Ah...sun, sand, surf, multicolored drinks with little umbrellas—that will be the life!

But before the Speedo goes into the suitcase, there's a bit of housekeeping to take care of. Two glorious weeks on the beach may do wonders for your soul, but when you get back your email inbox will be a sight to behold if you didn't do a bit of pre-bask maintenance.

Hey, Where Are You?

There's always the temptation to set up an out-of-office response to incoming mail. In Outlook, when you're connected to an Exchange server, it's this easy:

  1. Choose Tools, Out of Office Assistant.

  2. Enter your message.

  3. TIP

    If possible, be explicit about the length of your absence. Also, it's helpful (and polite!) to provide the name, email address, and phone number of another person to contact if the issue is urgent.

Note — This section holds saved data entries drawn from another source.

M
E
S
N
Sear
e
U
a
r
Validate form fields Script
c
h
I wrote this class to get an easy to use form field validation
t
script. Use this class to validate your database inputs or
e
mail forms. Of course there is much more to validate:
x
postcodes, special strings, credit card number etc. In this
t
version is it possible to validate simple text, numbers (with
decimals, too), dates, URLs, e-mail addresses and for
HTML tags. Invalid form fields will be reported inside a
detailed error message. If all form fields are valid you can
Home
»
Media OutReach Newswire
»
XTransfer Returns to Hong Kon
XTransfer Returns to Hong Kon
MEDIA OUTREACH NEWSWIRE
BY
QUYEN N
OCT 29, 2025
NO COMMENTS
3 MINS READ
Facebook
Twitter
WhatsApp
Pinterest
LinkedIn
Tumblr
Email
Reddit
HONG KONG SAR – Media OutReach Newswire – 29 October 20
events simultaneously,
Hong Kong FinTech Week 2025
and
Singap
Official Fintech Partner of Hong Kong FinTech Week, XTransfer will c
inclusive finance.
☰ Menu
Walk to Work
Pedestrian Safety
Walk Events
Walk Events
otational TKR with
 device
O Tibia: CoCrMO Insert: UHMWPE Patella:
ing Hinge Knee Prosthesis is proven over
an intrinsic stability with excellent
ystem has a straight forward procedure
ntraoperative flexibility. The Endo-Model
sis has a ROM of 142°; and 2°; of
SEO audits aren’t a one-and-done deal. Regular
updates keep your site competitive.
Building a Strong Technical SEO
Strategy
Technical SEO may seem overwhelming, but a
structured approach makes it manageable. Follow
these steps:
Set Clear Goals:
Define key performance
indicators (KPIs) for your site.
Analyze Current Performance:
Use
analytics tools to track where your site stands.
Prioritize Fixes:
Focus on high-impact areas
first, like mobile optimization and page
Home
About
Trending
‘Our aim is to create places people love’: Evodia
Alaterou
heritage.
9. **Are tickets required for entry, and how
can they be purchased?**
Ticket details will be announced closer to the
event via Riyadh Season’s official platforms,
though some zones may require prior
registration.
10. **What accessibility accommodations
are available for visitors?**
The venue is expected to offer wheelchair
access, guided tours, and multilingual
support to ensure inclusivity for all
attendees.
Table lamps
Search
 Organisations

  4. Turn on Out of Office (OOO) by selecting the I Am Currently Out of the Office radio button.

Exchange will send the OOO message once and only once to each sender, no matter how long you're away or how often someone emails you. There's method to this one-shot madness: If you've ever seen an OOO auto-replying to someone else's OOO, which auto-replies to that message, ad infinitum, you've seen administrator hell. Those mail loops can gobble up server resources in very little time!

But wait. There are more gotchas.

By default, Exchange servers are configured to send OOO messages only to internal users. So if you were hoping to let outside folks know that you're lounging on the beach, check with your administrator first to see if he or she has enabled OOO to the Internet.


Broadcasting your OOO message to the world isn't always a good idea; you may be telling spammers, virus authors, and sundry mailing lists, that you're away from home. It's all too easy for lowlifes to find out where that home is and take advantage of your absence for their profit.

Note that mailing list owners—and, come to think of it, mailing list subscribers—don't always smile on OOO messages. Depending on their disposition and how they've set up their systems, mailing lists that receive OOO messages may respond with anything from a good flame to an unceremonious ejection from the list.